Part of the building that now houses the Gallery of Modern Art was built by merchant William Cunninghame as a lavish home, in no-expense-spared Palladian, plantation style from the profits gained from slavery. Richard Oswald, who lies buried with honours in Glasgow cathedral, founded a leading tobacco dynasty. His eponymous nephew bought Bance island off Sierra Leone, where he traded 13,000 enslaved Africans, a man so patriotic that he had slaves dressed in tartan as caddies on his island golf course.

Thirty-one slave ships sailed from Scottish ports between 1717 and 1766, 19 from Glasgow, the others from Leith, Montrose, Dumfries, Greenock and Port Glasgow. The huge warehouses that still line the shoreline in the latter ports were once filled with colonial crops produced through the enforced labour and suffering of enslaved Africans, profitably traded to the benefit of the Scottish economy.

By 1800, Scots ran 30% of the slave plantations in Jamaica. Nowadays the preponderance of Scottish surnames such as Campbell in Jamaica - indeed throughout the West Indies - reflects the practice of giving enslaved Africans the names of their Scottish masters. It's no coincidence that Shelly-Ann Fraser, Kerron Stewart and Veronica Campbell-Brown, Jamaica's Olympic sprinting medallists, all have Scottish names. Even Rabbie Burns's fine libertarian sentiments didn't prevent him buying a ticket in 1796 to sail to Jamaica to become, in his own words, "a negro driver". Slavery was then seen as a respectable way of making money for any ambitious, well-educated young man. Why doesn't everyone know about this ? Why isn't this history taught in Scottish schools?

We Scots have a selective view of our own history. We believe in our noble past, populated by romantic freedom fighters such as Bruce and Wallace. We habitually cast ourselves as valiant underdogs, driven by lofty ideals. Within this shortbread, Scots Wha Hae version of history, we are always the oppressed, never the oppressors.

When it comes to the sickening blot on the history of the world that is the transatlantic slave trade, most Scots are barely aware of any connection. This ignorance is the very reason why this subject should be made a core part of our history curriculum. Self-serving myopia has meant that there has been no systematic historical investigation of this skeleton in our nation's cupboard. Now the work of academics such as Stephen Mullen, Professor Tom Devine, Professor Geoff Palmer, Dr Eric Graham, Mark Duffill and the Reverend Dr Iain Whyte is addressing it.

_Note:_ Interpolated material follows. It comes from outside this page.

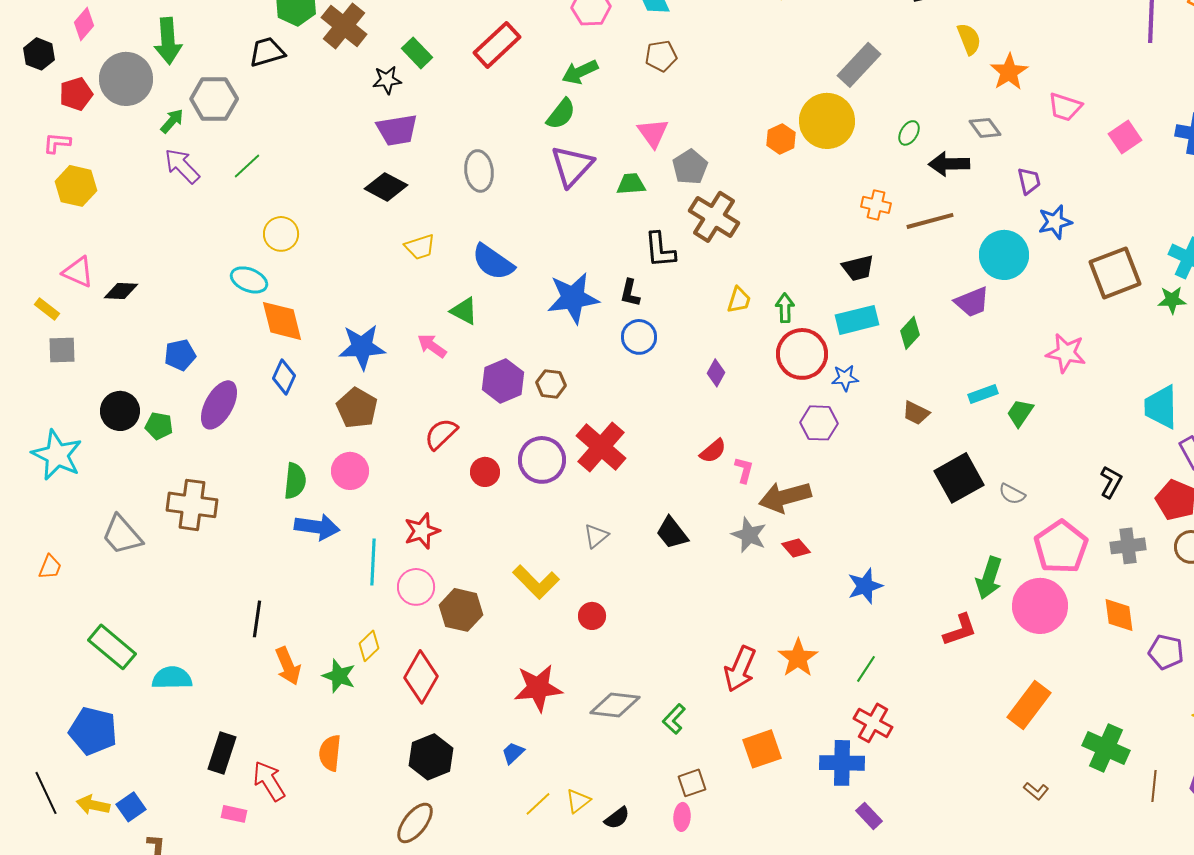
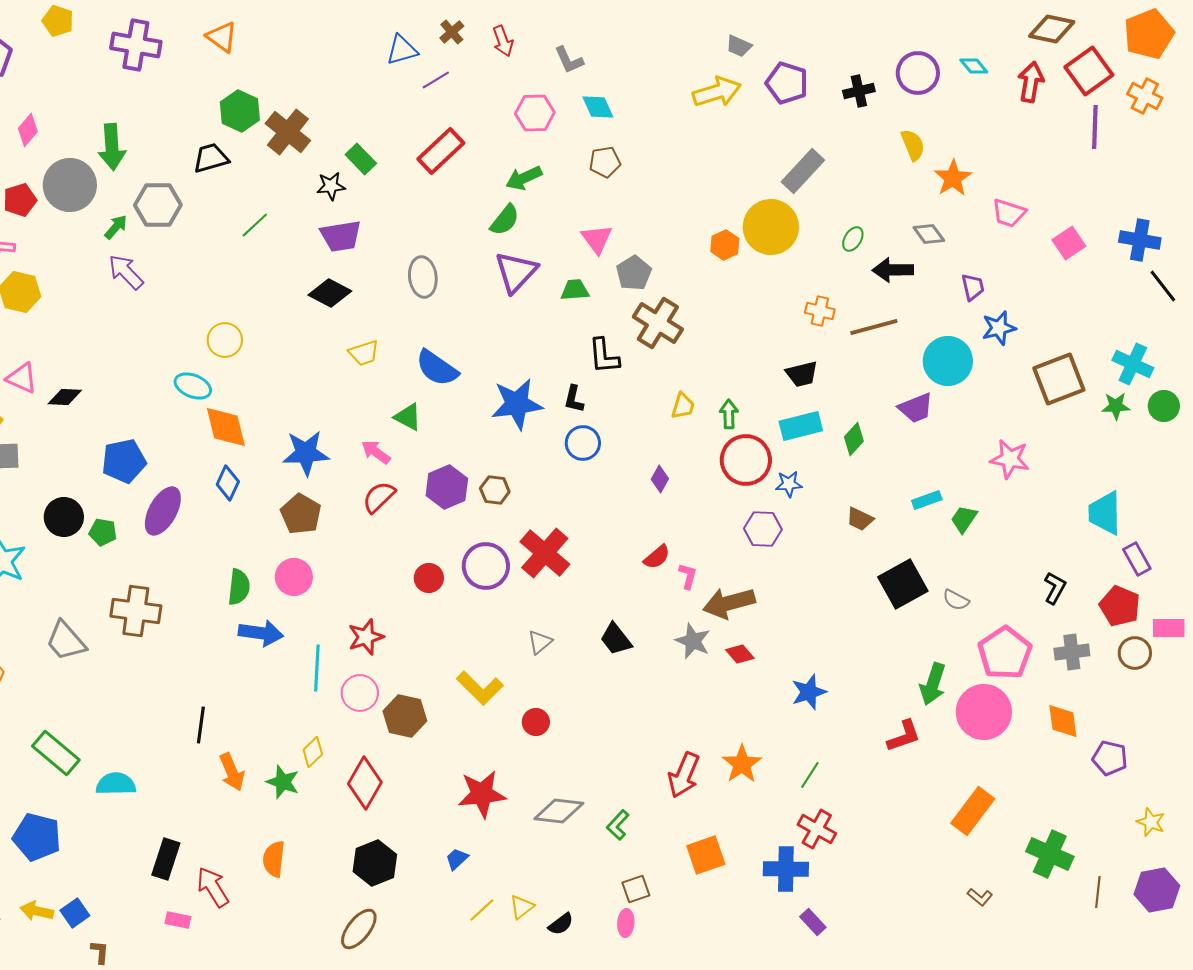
green line: (247, 166) -> (255, 225), moved
blue pentagon: (180, 355) -> (124, 461), size x1.4
red semicircle: (441, 434) -> (379, 497), moved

The story isn't entirely shameful. Although Glasgow merchants were active proponents of slavery - when abolition was on the agenda they formed the Glasgow West India Association to strenuously oppose it - Glasgow was also a hotbed of anti-slavery sentiment, based on the strong moral critique advanced by academics at Glasgow University. A quarter of the citizenry of Glasgow signed an anti-slavery petition to parliament in 1826. Famous abolitionists, such as former slave Frederick Douglass and Harriet Beecher-Stowe, addressed packed audiences at the City Halls.

Good but mainly bad, this is part of our history, and all Scots should be aware of it.